»»
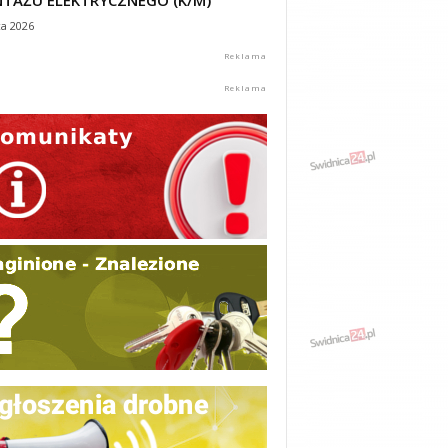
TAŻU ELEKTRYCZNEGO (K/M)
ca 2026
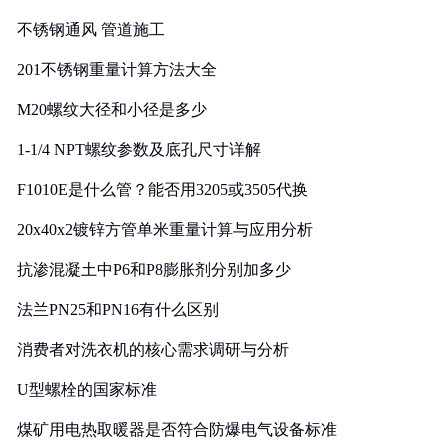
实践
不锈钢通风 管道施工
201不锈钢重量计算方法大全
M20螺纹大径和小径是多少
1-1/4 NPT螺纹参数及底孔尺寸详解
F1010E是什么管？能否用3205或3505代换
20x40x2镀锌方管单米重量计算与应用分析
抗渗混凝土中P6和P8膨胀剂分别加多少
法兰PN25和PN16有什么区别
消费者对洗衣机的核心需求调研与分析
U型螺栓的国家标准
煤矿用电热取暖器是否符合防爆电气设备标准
««
»»
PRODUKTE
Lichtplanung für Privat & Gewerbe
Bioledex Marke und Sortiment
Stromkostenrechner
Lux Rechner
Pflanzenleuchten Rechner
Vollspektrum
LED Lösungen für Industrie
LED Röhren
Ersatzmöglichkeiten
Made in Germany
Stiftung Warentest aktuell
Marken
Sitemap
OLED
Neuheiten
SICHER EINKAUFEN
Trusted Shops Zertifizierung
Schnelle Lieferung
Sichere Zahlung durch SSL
««
• Task item: Pictures do not belong in the answer. Return the lines above starting at the one with "TAŻU ELEKTRYCZNEGO (K/M)" and ending at the one with "煤矿用电热取暖器是否符合防爆电气设备标准", both kept, exactly.

• Response box:
TAŻU ELEKTRYCZNEGO (K/M)
ca 2026
实践
不锈钢通风 管道施工
201不锈钢重量计算方法大全
M20螺纹大径和小径是多少
1-1/4 NPT螺纹参数及底孔尺寸详解
F1010E是什么管？能否用3205或3505代换
20x40x2镀锌方管单米重量计算与应用分析
抗渗混凝土中P6和P8膨胀剂分别加多少
法兰PN25和PN16有什么区别
消费者对洗衣机的核心需求调研与分析
U型螺栓的国家标准
煤矿用电热取暖器是否符合防爆电气设备标准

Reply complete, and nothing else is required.